La dépouille du caporal Henri Aimé Chossat tué en Algérie le 25 février était arrivée en mairie le mardi 6 mai 1958 à 18 h. La salle du conseil a été transformée en chapelle ardente. Une garde composée des pompiers et des anciens combattants a veillé sur le corps d’H.Chossat jusqu'à 24 h et ce jusqu'au jeudi 8 mai à 10 h 30.
Alors le cortège s’est mis en place pour regagner le cimetière. Après les discours de M.Monnier, maire de Saint Julien, de M. Morel, maire de Vonnas, conseiller général et de M. le chef du cabinet du préfet, l’inhumation a eu lieu.

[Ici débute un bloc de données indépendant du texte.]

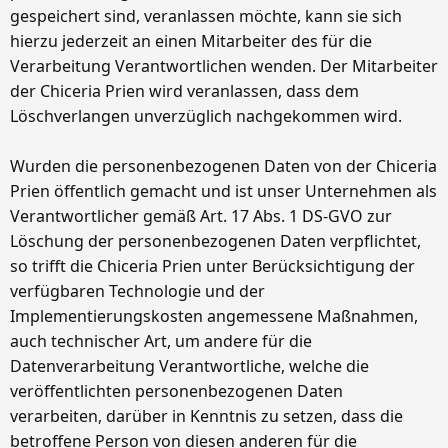
gespeichert sind, veranlassen möchte, kann sie sich
hierzu jederzeit an einen Mitarbeiter des für die
Verarbeitung Verantwortlichen wenden. Der Mitarbeiter
der Chiceria Prien wird veranlassen, dass dem
Löschverlangen unverzüglich nachgekommen wird.
Wurden die personenbezogenen Daten von der Chiceria
Prien öffentlich gemacht und ist unser Unternehmen als
Verantwortlicher gemäß Art. 17 Abs. 1 DS-GVO zur
Löschung der personenbezogenen Daten verpflichtet,
so trifft die Chiceria Prien unter Berücksichtigung der
verfügbaren Technologie und der
Implementierungskosten angemessene Maßnahmen,
auch technischer Art, um andere für die
Datenverarbeitung Verantwortliche, welche die
veröffentlichten personenbezogenen Daten
verarbeiten, darüber in Kenntnis zu setzen, dass die
betroffene Person von diesen anderen für die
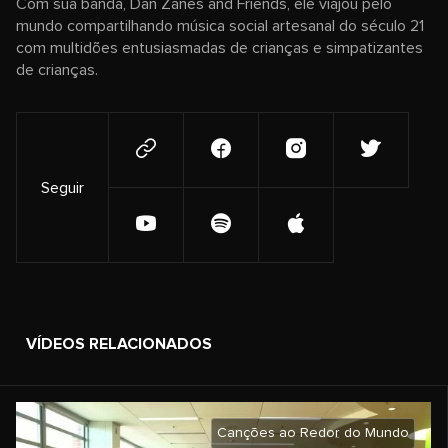
Com sua banda, Dan Zanes and Friends, ele viajou pelo
mundo compartilhando música social artesanal do século 21
com multidões entusiasmadas de crianças e simpatizantes
de crianças.
Seguir
VÍDEOS RELACIONADOS
Canções ao Redor do Mundo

Un détachement de troupe a rendu les honneurs.
Suite à l'annonce du décès de Henri Chossat, la municipalité avait décidé de prendre en charge son inhumation et une concession à vie au cimetière (séance du 23 mars 1958).
-H.Chossat faisait partie du 21e régiment d’infanterie (21e RI), 11 e compagnie.
Dans une émouvante lettre datée du 8 mars 1958 et adressée à René Chossat, frère d’Henri, le lieutenant Tenkes relate les faits. Le 25 février, en fin de journée, la compagnie regagnait les véhicules garés sur une piste. Lors d’une dernière reconnaissance (1), H.Chossat fut grièvement blessé dans une embuscade. Pris en charge par un hélicoptère, il décéda à son arrivée à l’hôpital de Mostaganem.
H.Chossat, né en 1937, aux Guillaumes, était apprécié par ses supérieurs et ses camarades ; il allait être promu sergent.
L'emplacement de la stèle a été baptisé "espace de la paix". Les dates de fin des deux guerres mondiales et celle du cessez-le-feu en Algérie sont rappelées. Le monument, réalisé par la marbrerie Lafay a été inauguré le 9 mai 2009, en présence de M. S.Revol, maire et de M. JL. Michaud, président intercommunal de la FNACA.
(1) près de Sidi ben Hacel, non loin de Relizane.